If students develop an interest in recreational math by themselves that’s fine.

Comment by Maya Incaand | May 8, 2007 | Reply

2. I have to disagree here. Part of the reason is the straw man you’ve set up of recreational mathematics. I don’t mean to interest students in toy problems, but to show them that the actual practice of mathematics is vitally important, interesting, and worthy of studying on its own terms.

I have a list of students who have taken my courses and added a mathematics major either on its own or as an adjunct to a major in economics, computer science, molecular biology (Yale’s de facto pre-med program), and other fields.

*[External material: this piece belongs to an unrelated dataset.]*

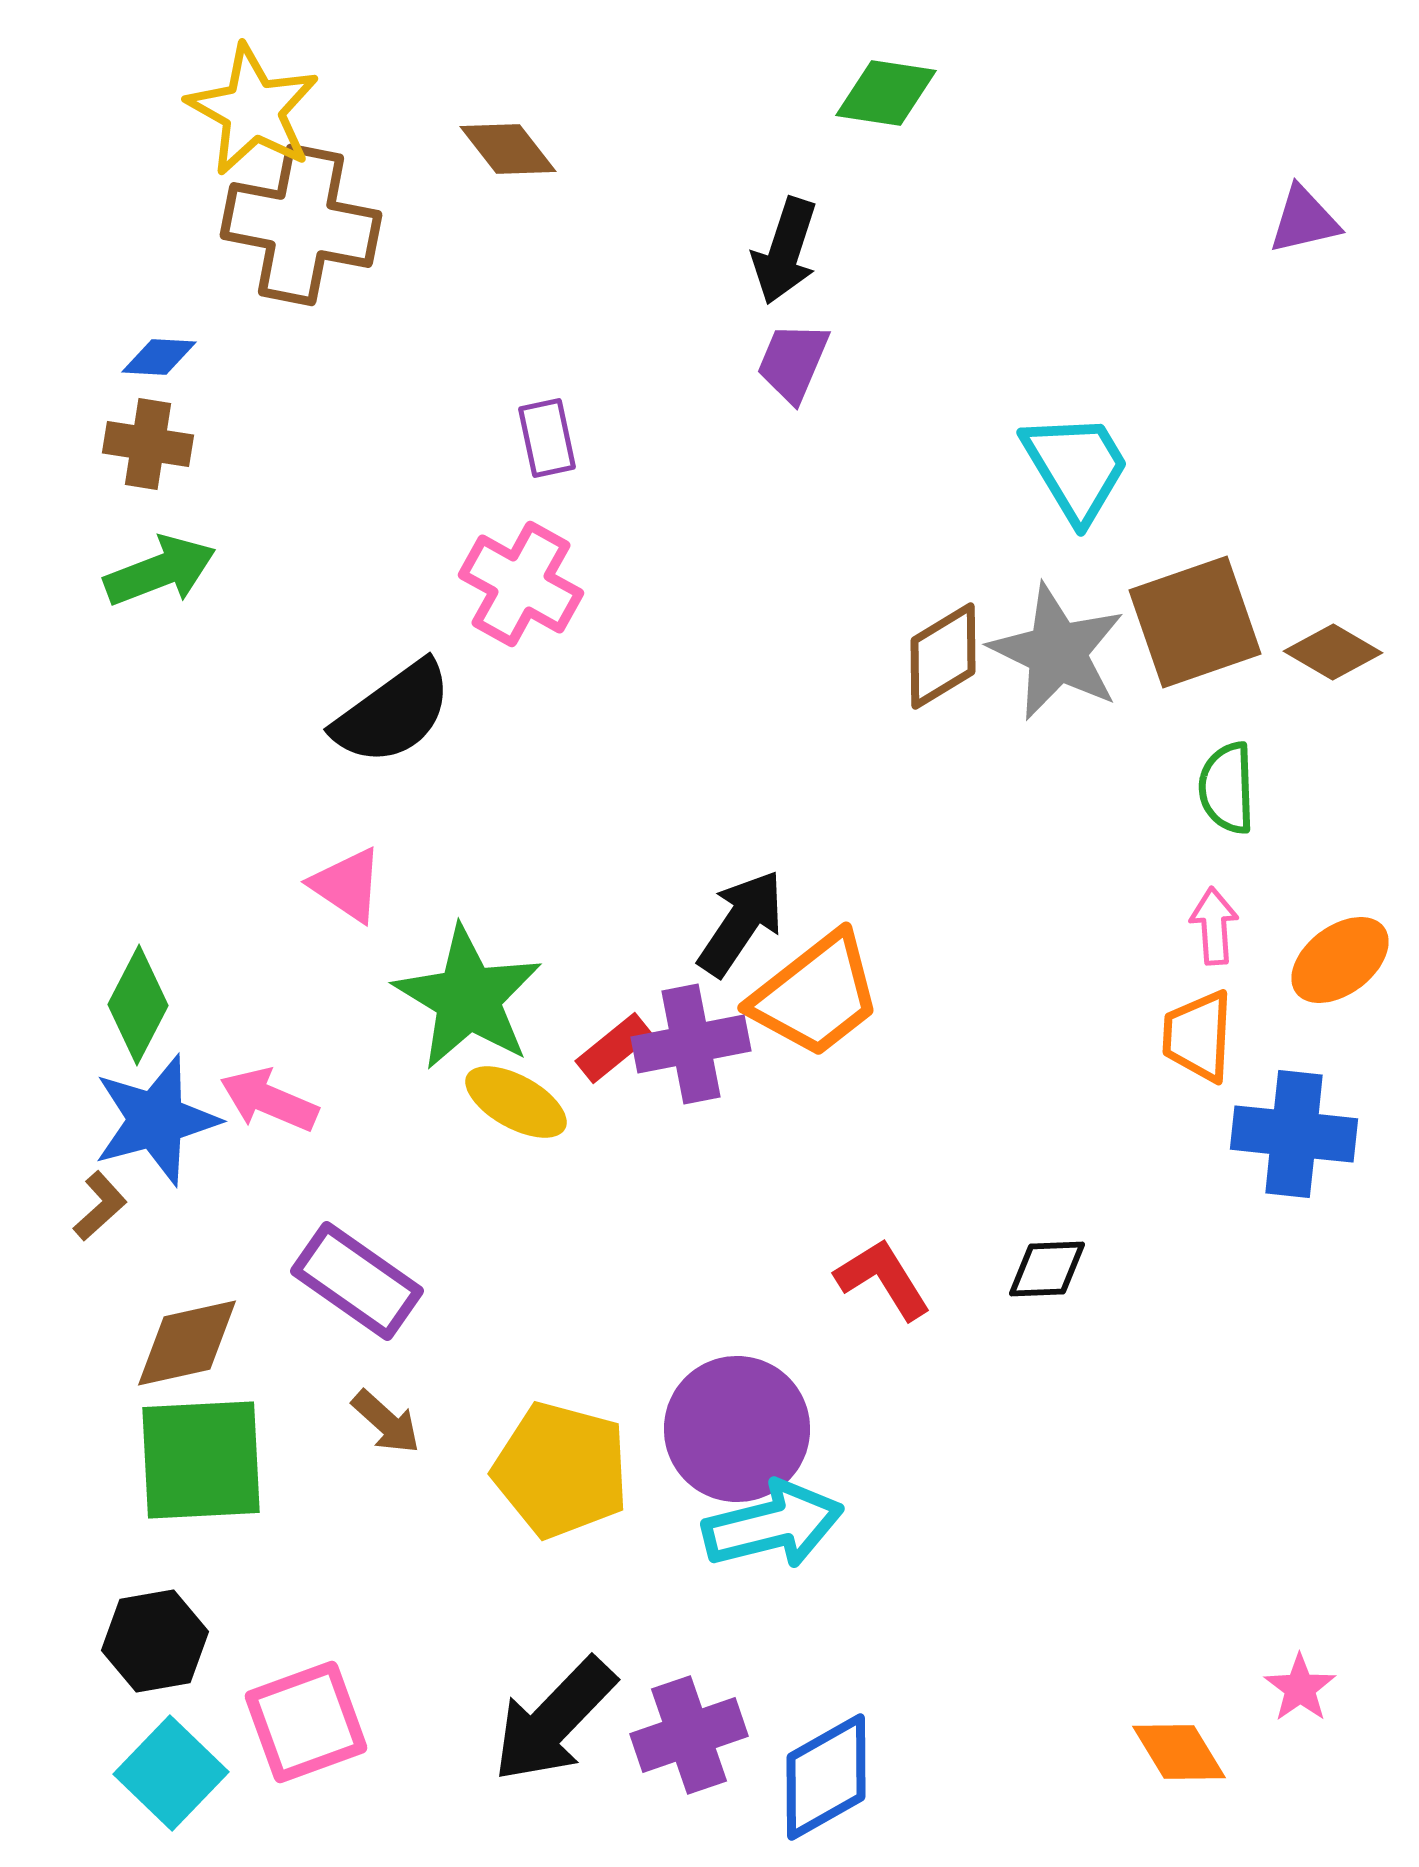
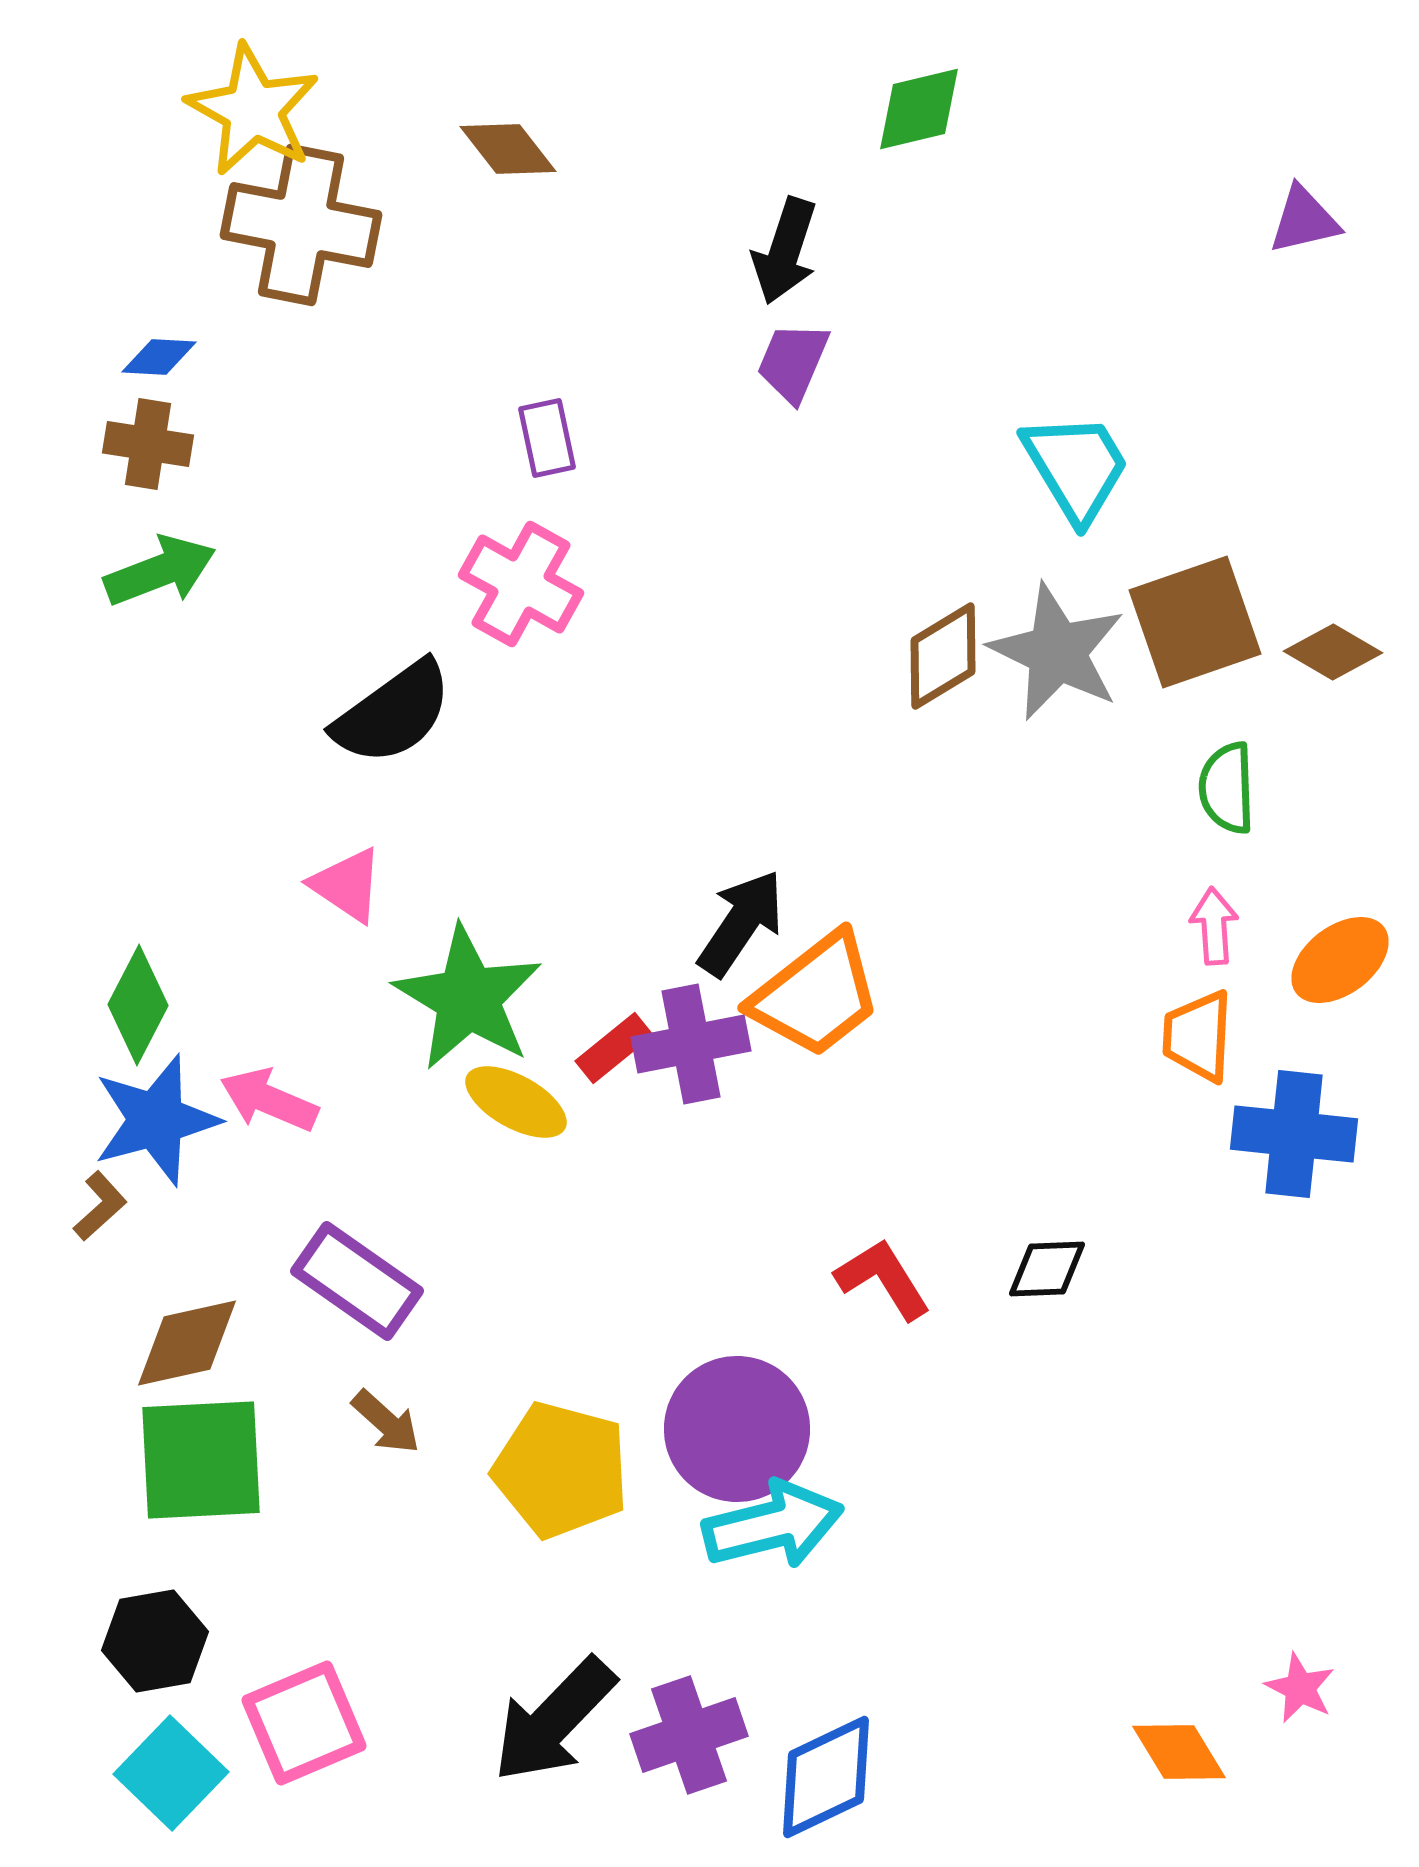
green diamond at (886, 93): moved 33 px right, 16 px down; rotated 22 degrees counterclockwise
pink star at (1300, 1688): rotated 10 degrees counterclockwise
pink square at (306, 1722): moved 2 px left, 1 px down; rotated 3 degrees counterclockwise
blue diamond at (826, 1777): rotated 4 degrees clockwise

These students don’t just learn the mathematics they need in their other field, but about mathematics in general. This training in mathematics qua mathematics functions as training in rational problem-solving skills, and I’m sure that it benefits them more than a few scattered courses as on-paper requirements for another major.

Comment by John Armstrong | May 8, 2007 | Reply

3. Maya, I’ll join with John in a complete disagreement with that statement. First off, there is a fundamental difference between mathematics for its own sake and recreational mathematics. In the latter, you’re basically doing elaborate puzzles, which is fun, but tends to be of non-astronomical depths. In the former, research is being performed, with all that this entails.

The view that mathematics is a “tool science” is one extremely common outside of mathematics, and one I frankly find offensive. The idea that mathematics for its own sake is something weird, belonging to an ivory tower, and something that students should be protected from unless they accidentally discover that there might be more than recipes hiding in mathematics.

I have yet to find any other science which has the same stigma in the popular perception. It would be completely unacceptable to say things like your statement about physics, or literature, or economics, or .. well .. any other science, really. And the reason that it isn’t something people are ashamed of stating when it comes to mathematics is closely connected to what has been described as The Two Cultures. The rift between people who view mathematics as a science, and those who just want the minimum needed to do what they really care about, or even want to avoid any contact with it altogether.

NOT telling students about what might make mathematics worth caring about outside a toolbox seems to me shortchanges everyone. Many don’t know they’re being shortchanged, but nevertheless they are.

Comment by Mikael Johansson | May 8, 2007 | Reply

4. I admit that “recreational” was a bit of a tease or a straw man if you prefer. “Research” is fine.

As it happens I am quite fond of mathematics but I stand by my statement about the way it is taught (at any level except postgrad, too late already).

There must be a diagnosis for the symptoms you describe, “elite priesthood”, “stigma” and so on; there also must be a reason for the continuous decline in interest in the subject (particularly in the West).

If we could agree about that at least then we might progress (or we could become theoretical physicists:-)).